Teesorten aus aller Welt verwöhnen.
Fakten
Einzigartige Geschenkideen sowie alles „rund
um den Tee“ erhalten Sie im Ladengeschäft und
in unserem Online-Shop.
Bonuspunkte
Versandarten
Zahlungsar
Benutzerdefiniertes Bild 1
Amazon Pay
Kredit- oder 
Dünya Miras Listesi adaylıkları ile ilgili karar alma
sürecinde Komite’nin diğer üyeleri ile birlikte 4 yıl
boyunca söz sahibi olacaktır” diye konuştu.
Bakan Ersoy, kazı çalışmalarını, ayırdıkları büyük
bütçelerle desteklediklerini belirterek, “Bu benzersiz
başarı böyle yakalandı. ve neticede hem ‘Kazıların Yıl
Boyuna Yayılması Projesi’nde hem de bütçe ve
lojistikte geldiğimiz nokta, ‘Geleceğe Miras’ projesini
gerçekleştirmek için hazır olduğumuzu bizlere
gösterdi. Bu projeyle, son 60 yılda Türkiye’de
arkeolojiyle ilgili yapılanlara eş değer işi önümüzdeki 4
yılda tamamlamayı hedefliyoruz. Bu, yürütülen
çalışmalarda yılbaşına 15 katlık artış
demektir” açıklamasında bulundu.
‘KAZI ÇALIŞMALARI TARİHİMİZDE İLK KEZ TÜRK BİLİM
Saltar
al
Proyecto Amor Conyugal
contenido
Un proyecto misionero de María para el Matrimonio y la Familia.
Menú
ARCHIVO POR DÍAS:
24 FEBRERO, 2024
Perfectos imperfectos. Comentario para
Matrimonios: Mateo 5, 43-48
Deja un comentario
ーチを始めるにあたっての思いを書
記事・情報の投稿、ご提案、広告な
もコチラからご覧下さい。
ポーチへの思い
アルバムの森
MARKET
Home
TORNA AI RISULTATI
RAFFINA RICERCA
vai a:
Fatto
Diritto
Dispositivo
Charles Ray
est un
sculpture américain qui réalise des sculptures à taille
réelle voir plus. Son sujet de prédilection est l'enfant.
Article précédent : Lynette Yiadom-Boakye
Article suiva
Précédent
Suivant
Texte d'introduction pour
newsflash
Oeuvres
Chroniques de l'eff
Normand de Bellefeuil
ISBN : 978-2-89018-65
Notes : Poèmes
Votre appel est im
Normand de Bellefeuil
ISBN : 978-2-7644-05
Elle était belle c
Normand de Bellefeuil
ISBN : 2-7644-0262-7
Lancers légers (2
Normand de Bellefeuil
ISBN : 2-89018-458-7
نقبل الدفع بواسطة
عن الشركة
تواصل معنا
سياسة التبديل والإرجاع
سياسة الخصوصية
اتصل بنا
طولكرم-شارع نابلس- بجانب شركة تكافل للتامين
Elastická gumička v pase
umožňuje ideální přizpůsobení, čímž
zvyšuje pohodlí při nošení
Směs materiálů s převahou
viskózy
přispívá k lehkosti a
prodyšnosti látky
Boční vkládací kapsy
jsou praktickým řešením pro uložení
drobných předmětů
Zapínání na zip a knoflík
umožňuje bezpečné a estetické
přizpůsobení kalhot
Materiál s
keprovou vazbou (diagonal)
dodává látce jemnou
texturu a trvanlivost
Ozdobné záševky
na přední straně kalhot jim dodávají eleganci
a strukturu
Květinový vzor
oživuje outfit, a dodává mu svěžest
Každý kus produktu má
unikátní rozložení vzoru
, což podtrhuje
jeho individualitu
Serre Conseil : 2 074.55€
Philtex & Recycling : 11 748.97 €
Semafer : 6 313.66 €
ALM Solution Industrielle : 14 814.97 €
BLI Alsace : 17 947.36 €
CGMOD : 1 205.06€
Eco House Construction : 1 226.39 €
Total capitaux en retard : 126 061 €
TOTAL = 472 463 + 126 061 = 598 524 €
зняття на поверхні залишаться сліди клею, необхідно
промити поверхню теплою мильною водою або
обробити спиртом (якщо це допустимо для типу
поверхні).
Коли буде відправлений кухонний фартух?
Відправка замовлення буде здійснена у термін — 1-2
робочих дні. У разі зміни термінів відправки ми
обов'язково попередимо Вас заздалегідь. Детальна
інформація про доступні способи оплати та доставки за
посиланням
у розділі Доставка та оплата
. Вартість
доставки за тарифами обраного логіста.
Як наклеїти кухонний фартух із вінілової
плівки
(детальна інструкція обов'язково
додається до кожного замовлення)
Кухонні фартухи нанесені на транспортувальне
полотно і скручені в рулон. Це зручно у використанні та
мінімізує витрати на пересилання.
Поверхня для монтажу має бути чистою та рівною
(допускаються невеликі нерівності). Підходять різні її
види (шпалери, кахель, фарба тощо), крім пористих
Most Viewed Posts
──────────
Work to be completed: Your answer should consist solely of the lines above from the line with "Article suiva" to the line with "Ozdobné záševky", both included, reproduced exactly.

Answer to this problem:
Article suiva
Précédent
Suivant
Texte d'introduction pour
newsflash
Oeuvres
Chroniques de l'eff
Normand de Bellefeuil
ISBN : 978-2-89018-65
Notes : Poèmes
Votre appel est im
Normand de Bellefeuil
ISBN : 978-2-7644-05
Elle était belle c
Normand de Bellefeuil
ISBN : 2-7644-0262-7
Lancers légers (2
Normand de Bellefeuil
ISBN : 2-89018-458-7
نقبل الدفع بواسطة
عن الشركة
تواصل معنا
سياسة التبديل والإرجاع
سياسة الخصوصية
اتصل بنا
طولكرم-شارع نابلس- بجانب شركة تكافل للتامين
Elastická gumička v pase
umožňuje ideální přizpůsobení, čímž
zvyšuje pohodlí při nošení
Směs materiálů s převahou
viskózy
přispívá k lehkosti a
prodyšnosti látky
Boční vkládací kapsy
jsou praktickým řešením pro uložení
drobných předmětů
Zapínání na zip a knoflík
umožňuje bezpečné a estetické
přizpůsobení kalhot
Materiál s
keprovou vazbou (diagonal)
dodává látce jemnou
texturu a trvanlivost
Ozdobné záševky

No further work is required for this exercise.